Introduction
In statistics contingency tables are matrices used to show the co-occurrence of variable values of multi-dimensional data. They are fundamental in many types of research. This document shows how to use several functions implemented in Mathematica for the construction of contingency tables.
Code
In this document we are going to use the implementations in the package MathematicaForPredictionUtilities.m from MathematicaForPrediction at GitHub, [1].
Import["https://raw.githubusercontent.com/antononcube/MathematicaForPrediction/master/MathematicaForPredictionUtilities.m"]
The implementation of CrossTabulate in [1] is based on Tally, GatherBy, and SparseArray. The implementation of xtabsViaRLink in [1] is based on R's function xtabs called via RLink.
Other package used in this document are [2] and [4] imported with these commands:
Import["https://raw.githubusercontent.com/antononcube/MathematicaForPrediction/master/MosaicPlot.m"]
Import["https://raw.githubusercontent.com/antononcube/MathematicaForPrediction/master/Misc/RSparseMatrix.m"]
For a different approach to implementing cross-tabulation than those taken in [1] see the Stack Overflow answer http://stackoverflow.com/a/8101951 by Mr.Wizard. See my answer in the Community question "Two-way contingency table" using the data from that SO post.
Using Titanic data
Getting data
titanicData =
Flatten@*List @@@ ExampleData[{"MachineLearning", "Titanic"}, "Data"];
titanicData = DeleteCases[titanicData, {___, _Missing, ___}];
titanicColumnNames =
Flatten@*List @@ ExampleData[{"MachineLearning", "Titanic"}, "VariableDescriptions"];
aTitanicColumnNames =
AssociationThread[titanicColumnNames -> Range[Length[titanicColumnNames]]];
Note that we have removed the records with missing data (for simpler exposition).
Data summary
Dimensions[titanicData]
(* {1046, 4} *)
RecordsSummary[titanicData, titanicColumnNames]
Using CrossTabulate
Assume that we want to group the people according to their passenger class and survival and we want to find the average age for each group.
We can do that by
1. finding the counts contingency table $C$ for the variables "passenger class" and "passenger survival",
2. finding the age contingency table $A$ for the same variables, and
3. do the element-wise division $\frac{A}{C}$.
ctCounts =
CrossTabulate[
titanicData[[All, aTitanicColumnNames /@ {"passenger class", "passenger survival"}]]];
MatrixForm[#1, TableHeadings -> {#2, #3}] & @@ ctCounts
ctTotalAge =
CrossTabulate[
titanicData[[All,
aTitanicColumnNames /@ {"passenger class", "passenger survival",
"passenger age"}]]];
MatrixForm[#1, TableHeadings -> {#2, #3}] & @@ ctTotalAge
MatrixForm[
ctTotalAge[[1]]/
Normal[ctCounts[[1]]],
TableHeadings -> Values[Rest[ctTotalAge]]]

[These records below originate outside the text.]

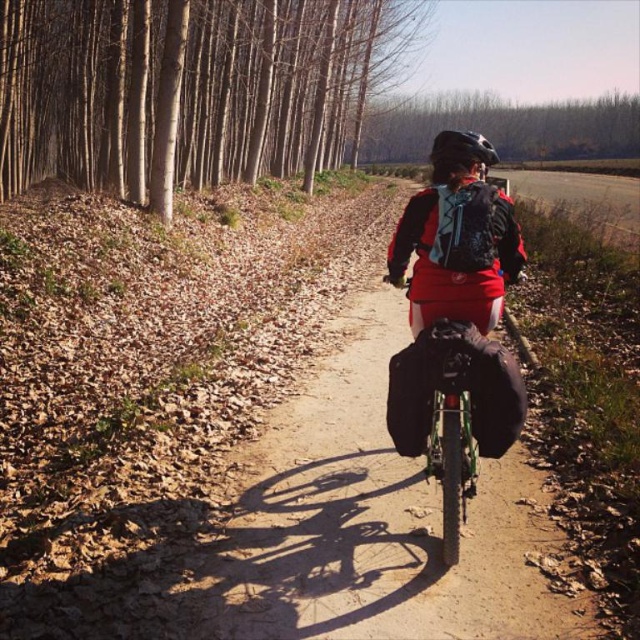 Which of these two, matte black jacket at center or matte black helmet at center, stands taller?

Standing taller between the two is matte black helmet at center.

This screenshot has width=640, height=640. Identify the location of matte black jacket at center. (456, 324).

Which is in front, point (493, 358) or point (460, 163)?

Positioned in front is point (493, 358).

You are a GUI agent. You are given a task and a screenshot of the screen. Output one action in this format:
    pyautogui.click(x=<x>, y=<y>)
    Task: Click on the matte black jacket at center
    Image resolution: width=640 pixels, height=640 pixels.
    Given the screenshot: What is the action you would take?
    pyautogui.click(x=456, y=324)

(We have to make the sparse array ctCounts
a regular array because otherwise we get warnings for division by zero because of the sparse array's default value.)
Let us repeat the steps above by dividing the passengers before-hand according to their sex.
Association@
Map[
(mCount =
CrossTabulate[#[[All, aTitanicColumnNames /@ {"passenger class", "passenger survival"}]]];
mAge = CrossTabulate[#[[All, aTitanicColumnNames /@ {"passenger class", "passenger survival", "passenger age"}]]];
#[[1, aTitanicColumnNames["passenger sex"]]] ->
MatrixForm[mAge[[1]]/Normal[mCount[[1]]], TableHeadings -> Values[Rest[mAge]]]) &,
GatherBy[titanicData, #[[aTitanicColumnNames["passenger sex"]]] &]]
Using R's xtabs (via RLink)
The alternative of CrossTabulate is xtabsViaRLink that is uses R's function xtabs via RLink.
Needs["RLink`"]
RLinkResourcesInstall[]
InstallR[]
(* {Paclet[RLinkRuntime,9.0.0.0, <>]} *)
ctCounts =
FromRXTabsForm@
xtabsViaRLink[
titanicData[[All, aTitanicColumnNames /@ {"passenger class", "passenger survival"}]],
{"passenger.sex", "passenger.survival"},
" ~ passenger.sex + passenger.survival"];
MatrixForm[#1, TableHeadings -> {#2, #3}] & @@ ctCounts
Relation to mosaic plots
The graphical visualization of a dataset with mosaic plots, [2,3], is similar in spirit to contingency tables. Compare the following mosaic plot with the contingency table in the last section.
MosaicPlot[
titanicData[[All, aTitanicColumnNames /@ {"passenger class", "passenger survival"}]] ]
Using larger data
Let us consider an example with larger data that has larger number of unique values in its columns.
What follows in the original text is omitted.